- Marhemetabad-e Miyani Rural District Location within Iran
- Coordinates: 37°05′N 45°57′E﻿ / ﻿37.083°N 45.950°E
- Country: Iran
- Province: West Azerbaijan
- County: Chaharborj
- District: Firuzabad
- Established: 1997
- Capital: Firuzabad

Population (2016)
- • Total: 6,667
- Time zone: UTC+3:30 (IRST)

= Marhemetabad-e Miyani Rural District =

Rural district in West Azerbaijan province, Iran

Marhemetabad-e Miyani Rural District (دهستان مرحمتآباد مياني) is in Firuzabad District of Chaharborj County, West Azerbaijan province, Iran. Its capital is the village of Firuzabad.

==Demographics==
===Population===
At the time of the 2006 National Census, the rural district's population (as a part of Marhemetabad District (Note: Renamed the Central District of Chaharborj County) in Miandoab County) was 6,739 in 1,526 households.

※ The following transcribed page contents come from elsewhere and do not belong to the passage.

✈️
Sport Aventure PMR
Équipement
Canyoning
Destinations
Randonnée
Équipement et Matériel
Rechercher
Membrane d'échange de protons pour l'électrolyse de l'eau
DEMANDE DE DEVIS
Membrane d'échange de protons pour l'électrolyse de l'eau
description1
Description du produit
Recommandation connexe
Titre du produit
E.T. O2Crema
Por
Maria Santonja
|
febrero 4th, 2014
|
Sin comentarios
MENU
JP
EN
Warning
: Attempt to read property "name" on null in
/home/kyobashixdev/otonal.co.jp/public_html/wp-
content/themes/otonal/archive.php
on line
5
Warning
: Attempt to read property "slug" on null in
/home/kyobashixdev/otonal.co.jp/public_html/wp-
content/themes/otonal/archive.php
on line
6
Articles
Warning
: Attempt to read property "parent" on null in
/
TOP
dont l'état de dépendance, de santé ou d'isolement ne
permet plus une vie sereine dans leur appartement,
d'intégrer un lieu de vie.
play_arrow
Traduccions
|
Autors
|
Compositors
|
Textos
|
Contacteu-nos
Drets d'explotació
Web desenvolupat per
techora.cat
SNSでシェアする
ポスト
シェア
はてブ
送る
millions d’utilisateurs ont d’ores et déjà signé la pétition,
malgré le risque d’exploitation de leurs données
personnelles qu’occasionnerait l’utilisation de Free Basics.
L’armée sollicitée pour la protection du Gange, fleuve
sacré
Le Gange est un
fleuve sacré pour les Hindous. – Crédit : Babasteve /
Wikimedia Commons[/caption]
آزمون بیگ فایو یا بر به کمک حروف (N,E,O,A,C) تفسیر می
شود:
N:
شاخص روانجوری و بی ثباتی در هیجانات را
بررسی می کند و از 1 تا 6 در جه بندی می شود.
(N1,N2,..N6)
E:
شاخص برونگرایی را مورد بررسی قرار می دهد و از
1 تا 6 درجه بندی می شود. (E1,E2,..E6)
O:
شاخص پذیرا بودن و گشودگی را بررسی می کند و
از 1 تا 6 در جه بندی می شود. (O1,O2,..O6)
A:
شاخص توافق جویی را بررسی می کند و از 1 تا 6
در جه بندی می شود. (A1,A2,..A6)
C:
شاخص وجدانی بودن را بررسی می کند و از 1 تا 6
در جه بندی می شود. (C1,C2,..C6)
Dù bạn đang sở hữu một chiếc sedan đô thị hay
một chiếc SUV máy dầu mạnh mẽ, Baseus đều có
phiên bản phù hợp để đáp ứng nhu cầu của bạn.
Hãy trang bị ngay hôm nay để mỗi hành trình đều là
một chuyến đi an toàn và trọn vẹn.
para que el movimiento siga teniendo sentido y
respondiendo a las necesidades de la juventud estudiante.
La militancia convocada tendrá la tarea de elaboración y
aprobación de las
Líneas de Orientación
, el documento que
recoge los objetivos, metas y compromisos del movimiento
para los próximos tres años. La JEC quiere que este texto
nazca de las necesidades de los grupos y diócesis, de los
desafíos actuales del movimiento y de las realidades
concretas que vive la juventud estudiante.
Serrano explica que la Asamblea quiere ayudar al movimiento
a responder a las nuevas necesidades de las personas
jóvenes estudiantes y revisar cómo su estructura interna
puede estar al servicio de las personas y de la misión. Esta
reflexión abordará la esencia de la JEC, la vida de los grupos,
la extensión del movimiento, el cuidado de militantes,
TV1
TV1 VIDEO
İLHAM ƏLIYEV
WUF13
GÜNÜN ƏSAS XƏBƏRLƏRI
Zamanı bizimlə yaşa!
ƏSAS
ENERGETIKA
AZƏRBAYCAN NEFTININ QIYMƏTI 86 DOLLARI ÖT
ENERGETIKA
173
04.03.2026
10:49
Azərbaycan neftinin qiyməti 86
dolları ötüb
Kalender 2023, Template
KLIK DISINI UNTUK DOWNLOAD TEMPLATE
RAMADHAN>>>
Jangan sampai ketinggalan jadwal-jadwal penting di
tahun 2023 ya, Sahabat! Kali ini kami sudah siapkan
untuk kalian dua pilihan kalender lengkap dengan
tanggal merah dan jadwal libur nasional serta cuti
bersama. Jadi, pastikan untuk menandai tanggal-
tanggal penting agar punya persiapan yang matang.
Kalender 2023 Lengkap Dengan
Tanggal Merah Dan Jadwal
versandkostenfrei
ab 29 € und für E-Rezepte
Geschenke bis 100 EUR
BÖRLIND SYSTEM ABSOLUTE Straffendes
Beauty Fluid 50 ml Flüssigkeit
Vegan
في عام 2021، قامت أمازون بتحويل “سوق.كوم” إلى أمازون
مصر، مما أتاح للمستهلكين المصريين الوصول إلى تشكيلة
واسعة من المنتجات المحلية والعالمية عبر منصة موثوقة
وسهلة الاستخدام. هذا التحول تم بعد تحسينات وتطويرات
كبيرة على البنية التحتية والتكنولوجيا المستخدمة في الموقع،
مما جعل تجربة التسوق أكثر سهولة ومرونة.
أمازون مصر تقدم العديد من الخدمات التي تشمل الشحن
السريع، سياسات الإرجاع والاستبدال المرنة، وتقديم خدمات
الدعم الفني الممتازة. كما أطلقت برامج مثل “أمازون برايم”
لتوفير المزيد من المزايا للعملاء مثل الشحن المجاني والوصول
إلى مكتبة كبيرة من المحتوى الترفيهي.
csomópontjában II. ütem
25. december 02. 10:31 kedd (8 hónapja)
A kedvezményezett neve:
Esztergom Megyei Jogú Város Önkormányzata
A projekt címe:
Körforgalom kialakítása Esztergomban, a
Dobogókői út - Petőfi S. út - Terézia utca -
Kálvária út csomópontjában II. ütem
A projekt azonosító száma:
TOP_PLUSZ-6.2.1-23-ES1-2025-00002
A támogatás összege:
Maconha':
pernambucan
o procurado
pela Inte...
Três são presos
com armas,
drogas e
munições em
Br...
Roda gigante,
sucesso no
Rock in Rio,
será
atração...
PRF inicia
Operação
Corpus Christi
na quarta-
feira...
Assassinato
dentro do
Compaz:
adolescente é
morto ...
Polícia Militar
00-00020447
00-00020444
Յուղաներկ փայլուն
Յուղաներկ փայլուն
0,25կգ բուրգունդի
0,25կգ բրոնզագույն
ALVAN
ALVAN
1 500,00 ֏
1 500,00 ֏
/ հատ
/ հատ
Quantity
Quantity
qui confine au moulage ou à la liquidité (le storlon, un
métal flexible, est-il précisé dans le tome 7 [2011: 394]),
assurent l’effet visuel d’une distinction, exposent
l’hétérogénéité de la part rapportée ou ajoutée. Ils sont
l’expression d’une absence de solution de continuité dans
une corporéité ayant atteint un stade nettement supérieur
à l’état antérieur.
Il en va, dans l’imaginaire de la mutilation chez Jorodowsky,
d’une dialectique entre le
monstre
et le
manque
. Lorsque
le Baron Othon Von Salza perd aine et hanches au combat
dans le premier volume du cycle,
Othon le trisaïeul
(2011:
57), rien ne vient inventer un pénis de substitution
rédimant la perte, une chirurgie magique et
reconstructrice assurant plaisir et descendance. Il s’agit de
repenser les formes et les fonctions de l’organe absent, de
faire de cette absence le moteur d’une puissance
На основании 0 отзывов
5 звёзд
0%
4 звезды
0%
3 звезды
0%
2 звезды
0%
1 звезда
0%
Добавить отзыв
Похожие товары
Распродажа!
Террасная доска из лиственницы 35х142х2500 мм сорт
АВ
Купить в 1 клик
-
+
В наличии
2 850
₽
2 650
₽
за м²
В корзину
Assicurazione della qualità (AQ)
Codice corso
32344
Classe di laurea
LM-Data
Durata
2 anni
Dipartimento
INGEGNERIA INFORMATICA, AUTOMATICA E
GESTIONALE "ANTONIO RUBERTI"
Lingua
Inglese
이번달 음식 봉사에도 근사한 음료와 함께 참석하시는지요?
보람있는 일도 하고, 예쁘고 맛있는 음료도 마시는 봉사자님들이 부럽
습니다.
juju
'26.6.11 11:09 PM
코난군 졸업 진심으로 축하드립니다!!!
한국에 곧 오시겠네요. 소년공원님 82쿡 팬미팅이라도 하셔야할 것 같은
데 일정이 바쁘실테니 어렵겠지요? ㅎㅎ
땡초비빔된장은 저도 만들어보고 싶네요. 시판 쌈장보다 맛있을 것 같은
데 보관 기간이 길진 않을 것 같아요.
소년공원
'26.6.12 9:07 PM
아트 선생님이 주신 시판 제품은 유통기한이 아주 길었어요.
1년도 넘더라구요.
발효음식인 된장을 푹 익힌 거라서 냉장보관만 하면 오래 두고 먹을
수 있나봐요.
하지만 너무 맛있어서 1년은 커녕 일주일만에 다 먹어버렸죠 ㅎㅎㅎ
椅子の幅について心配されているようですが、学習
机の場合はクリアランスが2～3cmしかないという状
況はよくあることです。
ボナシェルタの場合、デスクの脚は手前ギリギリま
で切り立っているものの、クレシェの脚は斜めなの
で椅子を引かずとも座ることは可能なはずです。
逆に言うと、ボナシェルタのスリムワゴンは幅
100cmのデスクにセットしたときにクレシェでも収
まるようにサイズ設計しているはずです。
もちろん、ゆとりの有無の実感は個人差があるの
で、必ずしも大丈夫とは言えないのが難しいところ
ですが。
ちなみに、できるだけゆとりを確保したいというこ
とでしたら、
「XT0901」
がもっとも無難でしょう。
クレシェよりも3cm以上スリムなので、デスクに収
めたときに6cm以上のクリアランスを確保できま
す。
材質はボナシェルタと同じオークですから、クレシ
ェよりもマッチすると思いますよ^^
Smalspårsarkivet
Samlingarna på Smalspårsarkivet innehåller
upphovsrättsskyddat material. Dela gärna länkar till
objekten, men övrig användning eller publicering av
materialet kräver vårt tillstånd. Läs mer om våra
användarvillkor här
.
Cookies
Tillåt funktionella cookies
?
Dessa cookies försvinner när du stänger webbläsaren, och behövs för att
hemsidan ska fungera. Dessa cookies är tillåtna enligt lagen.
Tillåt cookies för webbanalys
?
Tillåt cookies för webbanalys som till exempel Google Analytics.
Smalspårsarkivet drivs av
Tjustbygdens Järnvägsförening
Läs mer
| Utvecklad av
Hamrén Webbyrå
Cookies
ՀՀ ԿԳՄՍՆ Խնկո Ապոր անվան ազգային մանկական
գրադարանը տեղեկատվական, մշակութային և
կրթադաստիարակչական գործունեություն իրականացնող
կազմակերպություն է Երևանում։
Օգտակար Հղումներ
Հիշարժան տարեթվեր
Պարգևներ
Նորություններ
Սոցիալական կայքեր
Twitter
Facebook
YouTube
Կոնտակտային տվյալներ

There were 6,839 inhabitants in 1,836 households at the following census of 2011. The 2016 census measured the population of the rural district as 6,667 in 1,990 households. The most populous of its seven villages was Fesenduz (now in Fesenduz Rural District), with 2,461 people.

In 2021, the district was separated from the county in the establishment of Chaharborj County and renamed the Central District. The rural district was transferred to the new Firuzabad District.